**Supplied material:**

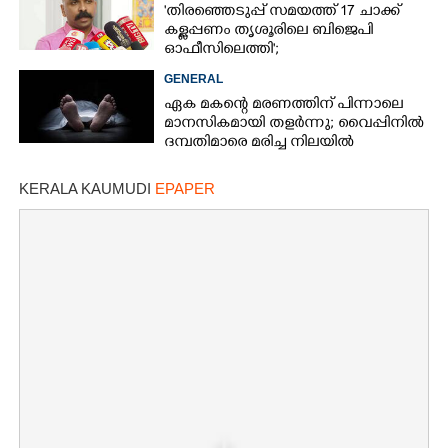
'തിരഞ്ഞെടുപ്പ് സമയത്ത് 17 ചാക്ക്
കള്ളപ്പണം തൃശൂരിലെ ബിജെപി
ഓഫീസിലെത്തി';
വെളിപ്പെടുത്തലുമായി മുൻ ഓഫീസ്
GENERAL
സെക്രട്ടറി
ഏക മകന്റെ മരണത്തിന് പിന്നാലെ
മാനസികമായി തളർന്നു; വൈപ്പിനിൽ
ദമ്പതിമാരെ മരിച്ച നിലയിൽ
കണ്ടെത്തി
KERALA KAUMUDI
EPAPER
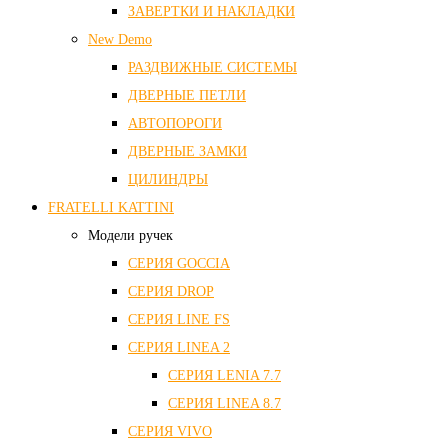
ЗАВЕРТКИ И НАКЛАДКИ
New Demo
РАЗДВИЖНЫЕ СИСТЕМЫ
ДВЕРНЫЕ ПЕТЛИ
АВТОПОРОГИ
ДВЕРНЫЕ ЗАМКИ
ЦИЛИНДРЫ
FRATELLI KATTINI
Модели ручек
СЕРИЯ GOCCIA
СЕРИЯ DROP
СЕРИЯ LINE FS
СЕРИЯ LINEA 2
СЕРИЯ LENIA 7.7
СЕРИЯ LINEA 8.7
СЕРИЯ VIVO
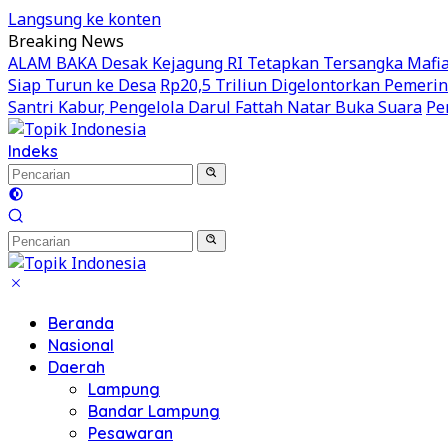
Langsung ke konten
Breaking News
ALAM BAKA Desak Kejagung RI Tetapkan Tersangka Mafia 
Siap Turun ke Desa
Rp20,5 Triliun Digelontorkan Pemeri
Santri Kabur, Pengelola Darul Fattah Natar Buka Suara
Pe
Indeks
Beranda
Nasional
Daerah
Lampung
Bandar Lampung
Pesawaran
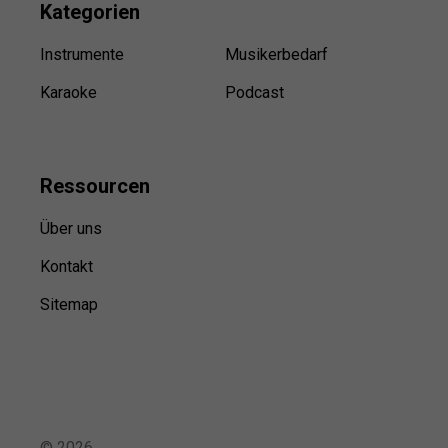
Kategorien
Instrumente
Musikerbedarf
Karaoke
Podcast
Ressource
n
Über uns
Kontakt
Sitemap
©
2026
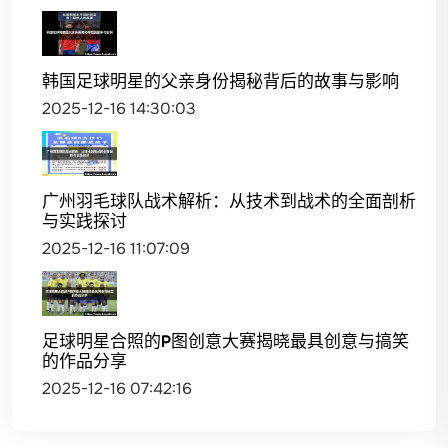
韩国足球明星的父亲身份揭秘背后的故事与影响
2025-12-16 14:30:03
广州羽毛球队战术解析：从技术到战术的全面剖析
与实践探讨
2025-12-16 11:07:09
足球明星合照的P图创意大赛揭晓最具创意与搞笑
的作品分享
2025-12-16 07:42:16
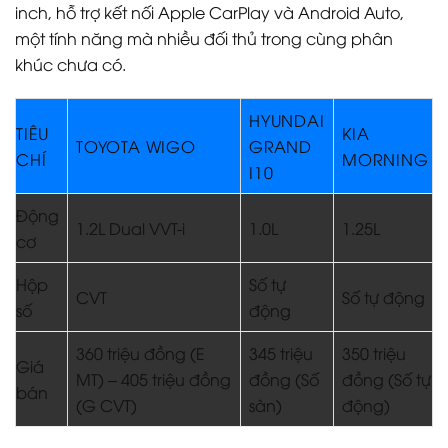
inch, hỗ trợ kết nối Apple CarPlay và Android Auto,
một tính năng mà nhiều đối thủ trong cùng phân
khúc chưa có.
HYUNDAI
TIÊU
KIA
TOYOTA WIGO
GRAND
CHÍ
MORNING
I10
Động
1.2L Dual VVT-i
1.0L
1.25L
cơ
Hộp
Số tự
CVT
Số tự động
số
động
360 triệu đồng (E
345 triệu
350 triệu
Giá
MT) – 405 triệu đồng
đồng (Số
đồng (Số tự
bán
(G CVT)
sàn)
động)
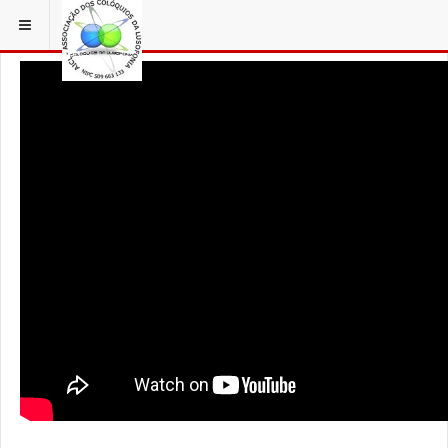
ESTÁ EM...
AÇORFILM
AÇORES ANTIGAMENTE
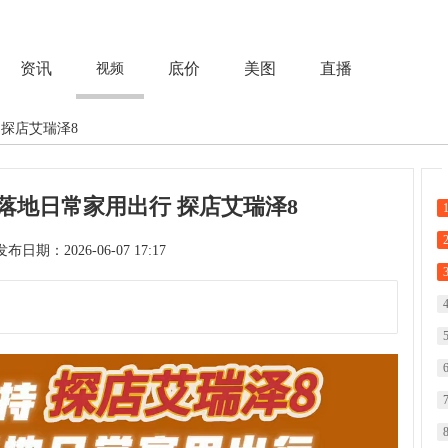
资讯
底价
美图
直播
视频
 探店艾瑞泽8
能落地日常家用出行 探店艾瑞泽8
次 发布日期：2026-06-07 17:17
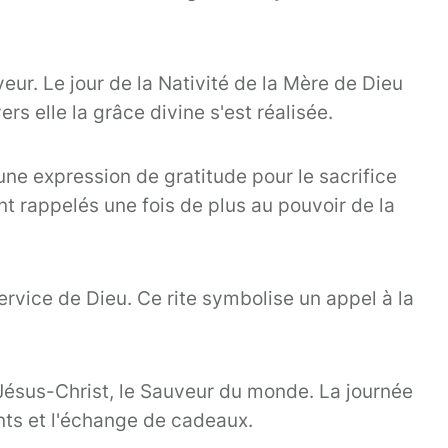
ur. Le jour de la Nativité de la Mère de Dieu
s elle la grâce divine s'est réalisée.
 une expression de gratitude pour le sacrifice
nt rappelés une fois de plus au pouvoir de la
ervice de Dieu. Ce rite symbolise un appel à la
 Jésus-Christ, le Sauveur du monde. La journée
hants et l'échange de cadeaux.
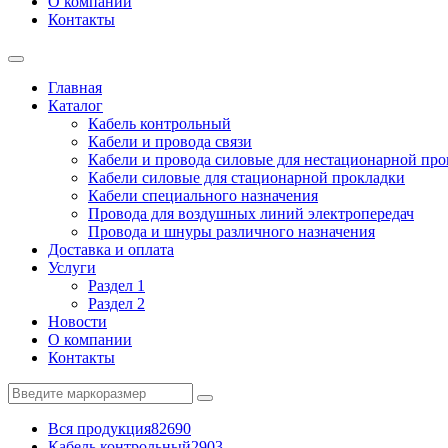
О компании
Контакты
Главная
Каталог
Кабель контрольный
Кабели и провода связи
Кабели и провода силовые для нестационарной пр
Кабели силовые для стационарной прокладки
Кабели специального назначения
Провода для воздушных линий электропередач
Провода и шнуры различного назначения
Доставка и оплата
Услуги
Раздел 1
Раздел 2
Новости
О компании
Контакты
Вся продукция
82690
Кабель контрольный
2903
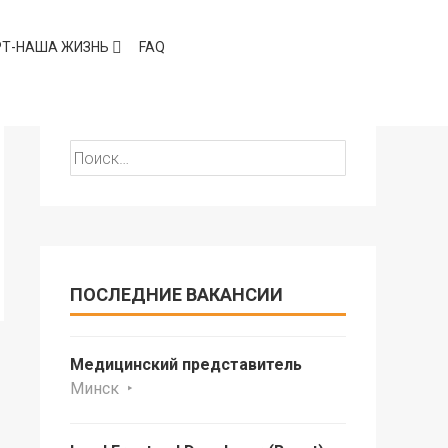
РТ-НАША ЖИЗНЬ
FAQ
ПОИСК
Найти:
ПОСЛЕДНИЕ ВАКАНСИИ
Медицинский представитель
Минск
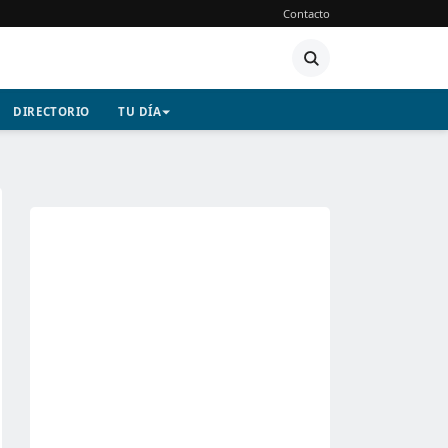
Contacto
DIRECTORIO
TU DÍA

**Activity:** Please copy every line of the records above in which "Dieu" appears.

**Your solution:**
ur. Le jour de la Nativité de la Mère de Dieu
ervice de Dieu. Ce rite symbolise un appel à la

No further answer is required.